By Erika Geiss
Jan 24, 2018
The word “Michigan” is practically synonymous with building and manufacturing.
From the auto industry that made our state famous to the “mighty” Mackinac Bridge that travelers still marvel at decades after its construction, our skilled tradesmen and women have driven us forward practically since statehood.
Yet we have trouble filling jobs in the skilled trades. It’s expected that Michigan will add 15,000 jobs in the professional trades every year through 2024, but we lack people with the training and experience to fill them.
One of the incentives these jobs offer is a good salary. That’s why it’s even more astonishing that special interests are trying to repeal Michigan’s prevailing wage law. These special interests, mostly contractors who hope to be able to pay their employees less, have worked to gather signatures to put the issue before the state Legislature or on the 2018 ballot.
Contrary to what you might have heard, the law doesn’t force companies to pay workers union wages or require that only union workers be hired for a construction job. It stipulates that for state-funded work projects, employees receive a pay rate based on a survey of actual wages and benefits in the area.

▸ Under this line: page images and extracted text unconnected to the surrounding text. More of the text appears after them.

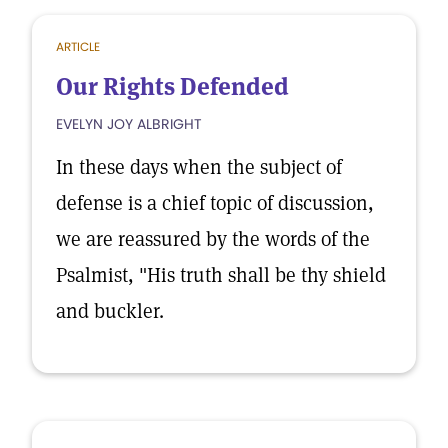
ARTICLE
Our Rights Defended
EVELYN JOY ALBRIGHT
In these days when the subject of
defense is a chief topic of discussion,
we are reassured by the words of the
Psalmist, "His truth shall be thy shield
and buckler.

Studies suggest that if Michigan’s prevailing wage law is repealed, salaries for construction workers would drop by 20 percent to 50 percent. Just think about what it would be like to have your salary cut in half. Would you want to stay in that job? Most likely, you’d be looking for a new line of work. At a time when Michigan is trying to attract more skilled trades workers, repeal would be a terrible mistake.
Not only does prevailing wage ensure a good quality of life for people who choose these careers, it ensures that our roads and schools are built on time and on budget. It allows the workers to provide for their families and support local businesses while laying the groundwork – quite literally – for a well-built Michigan that will attract further investment.
We must protect Michigan’s prevailing wage law.
State Rep. Erika Geiss (D-Taylor) represents the 12th District.